Mohon tunggu...
Joseline Panduwinata
Joseline Panduwinata Mohon Tunggu... Freelancer - Yosi

Please kindly read my blogs :)

Selanjutnya

Tutup

Hukum

Hoaks di Internet Dapat Menyebabkan Perpecahan?

19 Mei 2019   16:35 Diperbarui: 19 Mei 2019   16:51 866
+
Laporkan Konten
Laporkan Akun
Kompasiana adalah platform blog. Konten ini menjadi tanggung jawab bloger dan tidak mewakili pandangan redaksi Kompas.
Lihat foto
Hukum. Sumber ilustrasi: FREEPIK/Freepik

Berita palsu atau berita bohong atau hoaks (bahasa Inggris: hoax) adalah informasi yang sesungguhnya tidak benar, tetapi dibuat seolah-olah benar adanya (https://id.wikipedia.org/wiki). Akhir-akhir ini banyak sekali hoax yang bertebaran di internet, apalagi didukung kenyataan bahwa saat ini adalah era globalisasi dimana media sosial sudah merupakan salah satu bagian terpenting bagi hidup kita. Seakan-akan kita selalu merasa diwajibkan untuk membagikan segala sesuatu yang terjadi di dalam hidup kita setiap harinya, melalui Whatsapp, Line, Instagram, Facebook, Snapchat, dan berbagai media sosial lainnya.

Sebenarnya, media sosial merupakan sarana yang sangat memudahkan kita untuk saling berbagi informasi, dan mendapatkan banyak berita baru. Namun, apa jadinya apabila informasi-infomasi yang kita baca ternyata salah? Apa jadinya kalau ternyata itu hanya rekayasa belaka?

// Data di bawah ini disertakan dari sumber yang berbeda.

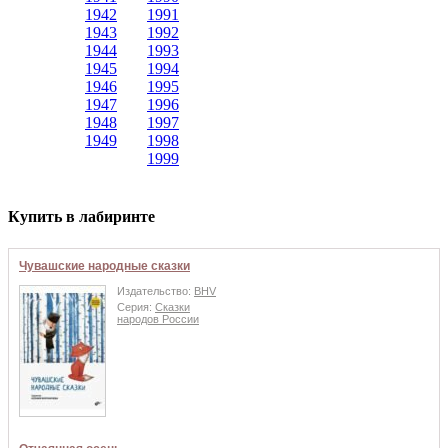
1942
1991
1943
1992
1944
1993
1945
1994
1946
1995
1947
1996
1948
1997
1949
1998
1999
Купить в лабиринте
Чувашские народные сказки
Издательство:
BHV
Серия:
Сказки
народов России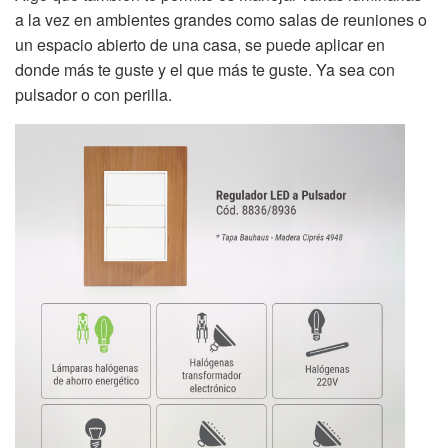
a la vez en ambientes grandes como salas de reuniones o
un espacio abierto de una casa, se puede aplicar en
donde más te guste y el que más te guste. Ya sea con
pulsador o con perilla.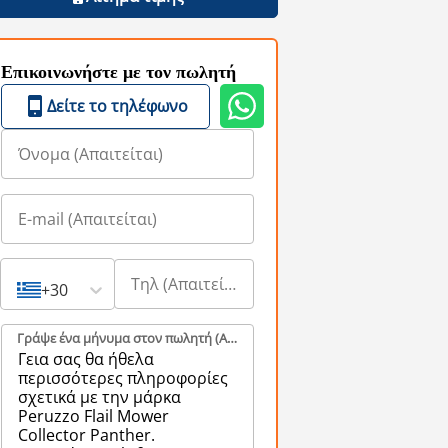
Επικοινωνήστε με τον πωλητή
Δείτε το τηλέφωνο
+30
Γράψε ένα μήνυμα στον πωλητή (Aπαιτείται)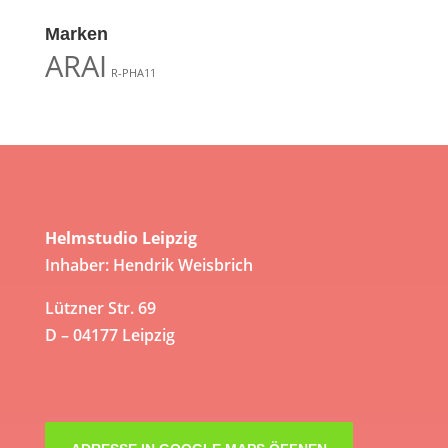
Marken
ARAI
R-PHA11
Helmstudio Leipzig
Inhaber: Hendrik Weisbrich
Lützner Str. 69
D – 04177 Leipzig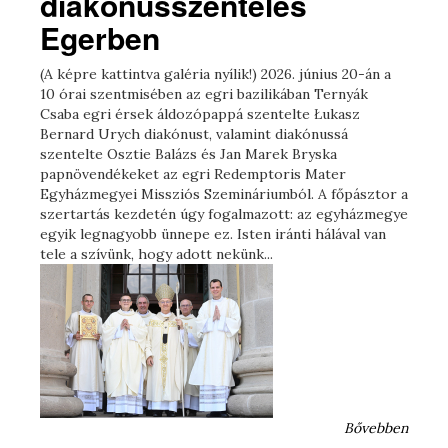
diakónusszentelés
Egerben
(A képre kattintva galéria nyílik!) 2026. június 20-án a
10 órai szentmisében az egri bazilikában Ternyák
Csaba egri érsek áldozópappá szentelte Łukasz
Bernard Urych diakónust, valamint diakónussá
szentelte Osztie Balázs és Jan Marek Bryska
papnövendékeket az egri Redemptoris Mater
Egyházmegyei Missziós Szemináriumból. A főpásztor a
szertartás kezdetén úgy fogalmazott: az egyházmegye
egyik legnagyobb ünnepe ez. Isten iránti hálával van
tele a szívünk, hogy adott nekünk...
Bővebben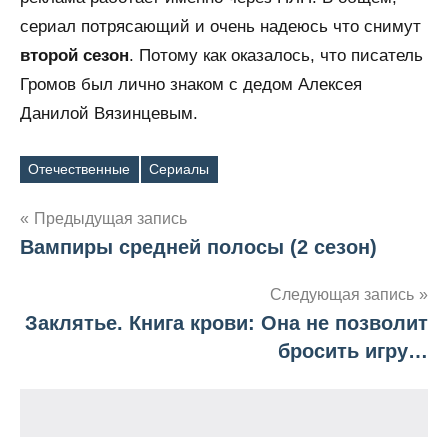
сериал потрясающий и очень надеюсь что снимут
второй сезон
. Потому как оказалось, что писатель
Громов был лично знаком с дедом Алексея
Данилой Вязинцевым.
Отечественные
Сериалы
Метки
Предыдущая запись
Вампиры средней полосы (2 сезон)
Навигация
по
Следующая запись
Заклятье. Книга крови: Она не позволит
записям
бросить игру…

Banyak yang mengatakan bahwa kita tidak boleh mudah percaya terhadap segala sesuatu yang tersebar di internet, sebab kita tidak bisa tahu pasti kebenaran yang ada di baliknya. Perkataan tersebut memang benar adanya, kita hanya melihat apa yang ada di layar ponsel pintar kita, tetapi kita tidak tahu kejadian di belakangnya bukan? Contohnya adalah pada kasus yang menimpa mantan Gubernur Jakarta, Basuki Tjahaja Purnama, atau kerap kali disebut Ahok. Sesaat sebelum dilaksanakannya pemilihan umum pada tahun 2016, tersebar sebuah video yang menunjukkan dirinya ketika berpidato di Kepulauan Seribu pada tanggal 30 September 2016 dan beliau dianggap melakukan penistaan terhadap salah satu agama.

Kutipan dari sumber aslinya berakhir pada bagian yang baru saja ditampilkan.